Le test n’est donc pas vraiment un succès dans le sens où le Sikorsky devait rapporter le booster. Toutefois, la capture s’est bien faite, ce qui est une première dans l’Histoire.

L’hélicoptère Sikorsky S-92 de Rocket Lab. (Rocket Lab)

New Space à bord

Le vol ‘’There and Back Again’’ était à destination de l’orbite héliosynchrone, à 520 km d’altitude. Il y avait 34 petits satellites à bord. Parmi les principaux clients à bord, on compte la compagnie E-Space fondée par Greg Wyler. Il s’agit de trois satellites pionniers qui serviront à tester le bon fonctionnement de leur plateforme. E-Space cherche à développer une mégaconstellation de 300 000 satellites internet. Pour rester d’ailleurs dans l’insolite, ce projet fou est derrière une requête déposée à l’organisme international des communications (ITU, branche de l’ONU) … par le Rwanda.

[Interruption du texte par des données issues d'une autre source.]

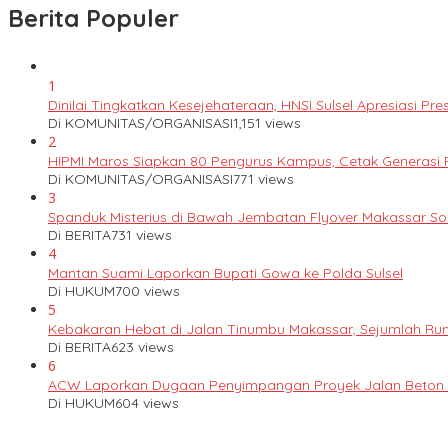
Berita Populer
1
Dinilai Tingkatkan Kesejehateraan, HNSI Sulsel Apresiasi 
Di KOMUNITAS/ORGANISASI
1,151 views
2
HIPMI Maros Siapkan 80 Pengurus Kampus, Cetak Generas
Di KOMUNITAS/ORGANISASI
771 views
3
Spanduk Misterius di Bawah Jembatan Flyover Makassar S
Di BERITA
731 views
4
Mantan Suami Laporkan Bupati Gowa ke Polda Sulsel
Di HUKUM
700 views
5
Kebakaran Hebat di Jalan Tinumbu Makassar, Sejumlah Ruma
Di BERITA
623 views
6
ACW Laporkan Dugaan Penyimpangan Proyek Jalan Beton k
Di HUKUM
604 views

Il y a aussi à bord un cubesat 6U d’une start-up bien connue du New Space français aujourd’hui, à savoir UnseenLabs. Il s’agit de BRO-6 (Breizh Reconnaissance Orbiter), mais il est le septième cubesat de la constellation à être mis en orbite. La constellation permet de repérer des navires en mer ayant coupé leur signal AIS (pirates, etc.), en recevant leurs émissions électromagnétiques.

Vue d’artiste d’un cubesat BRO d’UnseenLabs. (UnseenLabs)

Comme autres cubesats à bord, il y a AuroraSat-1 de la compagnie finlandaise Aurora Space Propulsion Technologies. Ce cubesat servira à tester plusieurs sous-systèmes de propulsion plasma dans le cadre de la capture de débris par un petit satellite. Il y a également Copia, un cubesat 1U d’Astrix Astronautics, une compagnie basée en Nouvelle-Zélande.

Enfin, il y a à bord toute une floppée de picosatellites. En effet, on compte 24 picosats SpaceBEE de Swarm Technologies, pour continuer de garnir une constellation dédiée au relais de données. Swarm Technologies est une des rares compagnies à avoir été rachetées par SpaceX. L’intermédiaire Spaceflight Inc. a organisé la réservation à bord du vol. Les autres picosats ont été développés par la compagnie espagnole Alba Orbital. L’un d’eux, Unicorn-2, appartient à la compagnie et propose de mesurer depuis l’espace l’ampleur de la pollution lumineuse.